=== MATERIAL PROVIDED ===

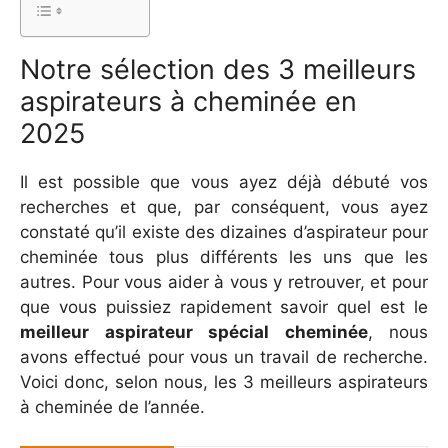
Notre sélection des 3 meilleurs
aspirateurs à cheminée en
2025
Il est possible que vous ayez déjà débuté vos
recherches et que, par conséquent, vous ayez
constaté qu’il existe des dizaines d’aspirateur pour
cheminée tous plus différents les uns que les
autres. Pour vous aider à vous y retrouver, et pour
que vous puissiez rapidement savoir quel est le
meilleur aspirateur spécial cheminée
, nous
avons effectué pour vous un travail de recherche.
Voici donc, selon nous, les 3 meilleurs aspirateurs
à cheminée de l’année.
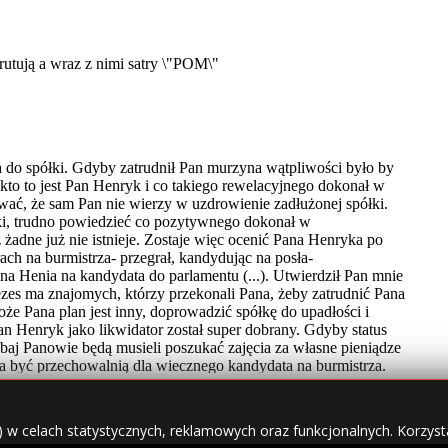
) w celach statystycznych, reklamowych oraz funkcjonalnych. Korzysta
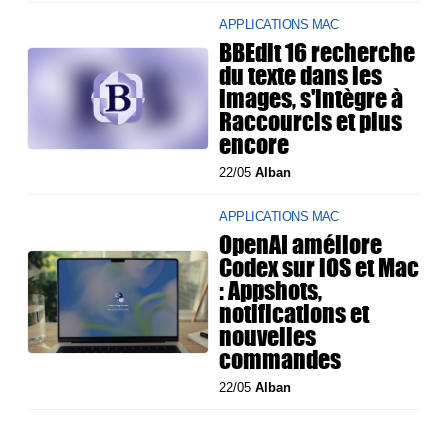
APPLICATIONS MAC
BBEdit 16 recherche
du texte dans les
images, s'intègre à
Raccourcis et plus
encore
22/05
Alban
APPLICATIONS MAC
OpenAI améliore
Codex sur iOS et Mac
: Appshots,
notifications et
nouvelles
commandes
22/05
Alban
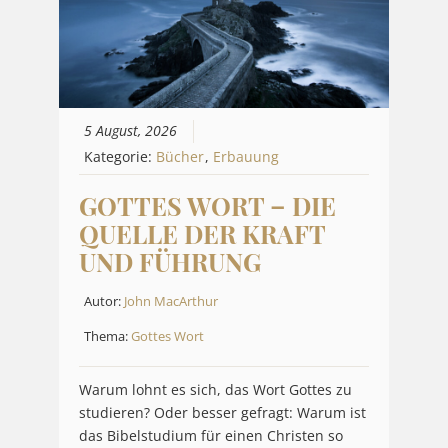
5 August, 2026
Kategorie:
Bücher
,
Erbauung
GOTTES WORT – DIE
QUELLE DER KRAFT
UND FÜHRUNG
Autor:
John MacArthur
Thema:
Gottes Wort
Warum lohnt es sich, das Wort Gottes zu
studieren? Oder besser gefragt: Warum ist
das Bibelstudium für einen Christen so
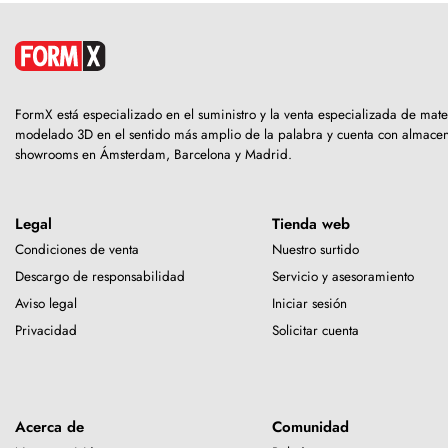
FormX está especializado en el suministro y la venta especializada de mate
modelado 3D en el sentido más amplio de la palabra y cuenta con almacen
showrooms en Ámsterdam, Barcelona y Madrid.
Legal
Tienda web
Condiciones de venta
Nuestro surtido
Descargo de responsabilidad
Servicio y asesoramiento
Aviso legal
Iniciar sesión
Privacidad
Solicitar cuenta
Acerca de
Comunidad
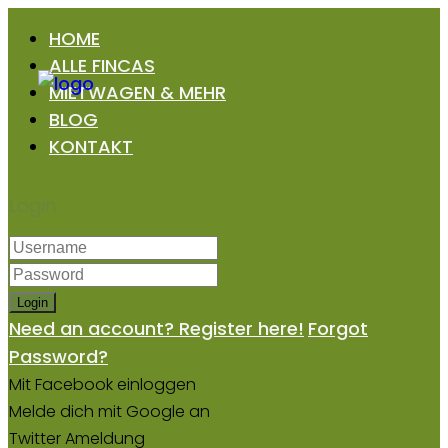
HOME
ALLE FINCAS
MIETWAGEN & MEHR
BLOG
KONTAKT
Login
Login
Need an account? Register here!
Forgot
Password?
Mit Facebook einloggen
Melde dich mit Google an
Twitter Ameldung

===
=== MATERIAL PROVIDED ===

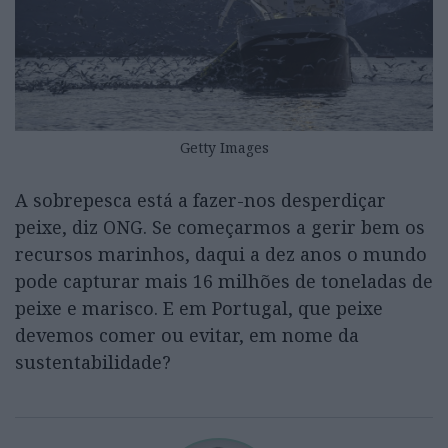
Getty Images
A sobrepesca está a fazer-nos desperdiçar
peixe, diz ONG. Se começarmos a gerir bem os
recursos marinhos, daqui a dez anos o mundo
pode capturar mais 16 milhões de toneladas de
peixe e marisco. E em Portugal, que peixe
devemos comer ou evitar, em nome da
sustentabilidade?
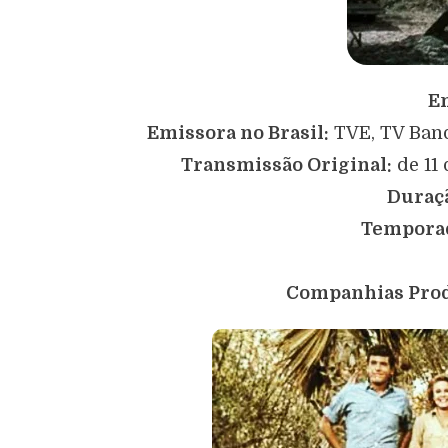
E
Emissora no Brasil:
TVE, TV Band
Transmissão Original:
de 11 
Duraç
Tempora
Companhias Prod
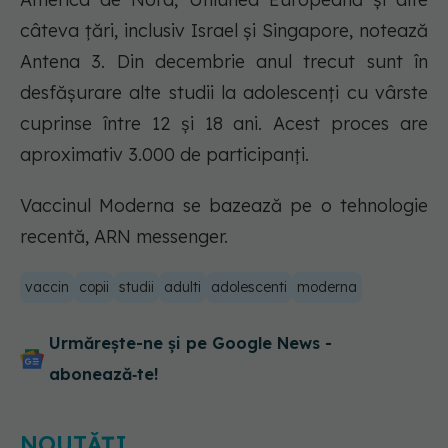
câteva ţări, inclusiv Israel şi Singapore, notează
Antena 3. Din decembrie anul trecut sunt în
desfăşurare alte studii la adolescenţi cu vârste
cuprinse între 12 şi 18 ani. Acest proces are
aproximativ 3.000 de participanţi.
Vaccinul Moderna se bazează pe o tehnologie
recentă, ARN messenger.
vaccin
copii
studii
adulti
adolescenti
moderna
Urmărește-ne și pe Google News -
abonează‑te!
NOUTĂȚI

===
=== MATERIAL PROVIDED ===

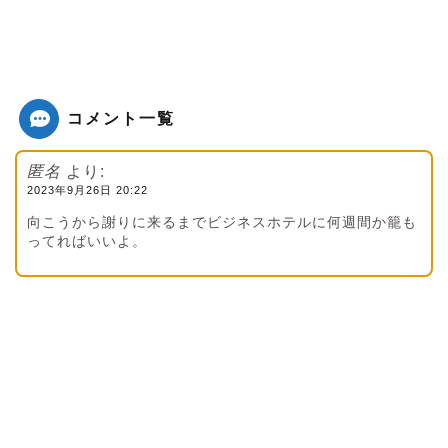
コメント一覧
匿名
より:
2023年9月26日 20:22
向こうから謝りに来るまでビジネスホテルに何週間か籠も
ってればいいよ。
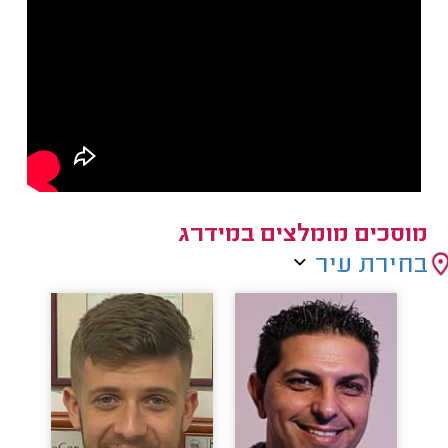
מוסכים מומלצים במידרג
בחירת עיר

===

> [YOUR ASSIGNMENT] The answer should be all lines from the entries above that hold the word "vous".

> [TASK ANSWER]
Il est possible que vous ayez déjà débuté vos
recherches et que, par conséquent, vous ayez
autres. Pour vous aider à vous y retrouver, et pour
que vous puissiez rapidement savoir quel est le
avons effectué pour vous un travail de recherche.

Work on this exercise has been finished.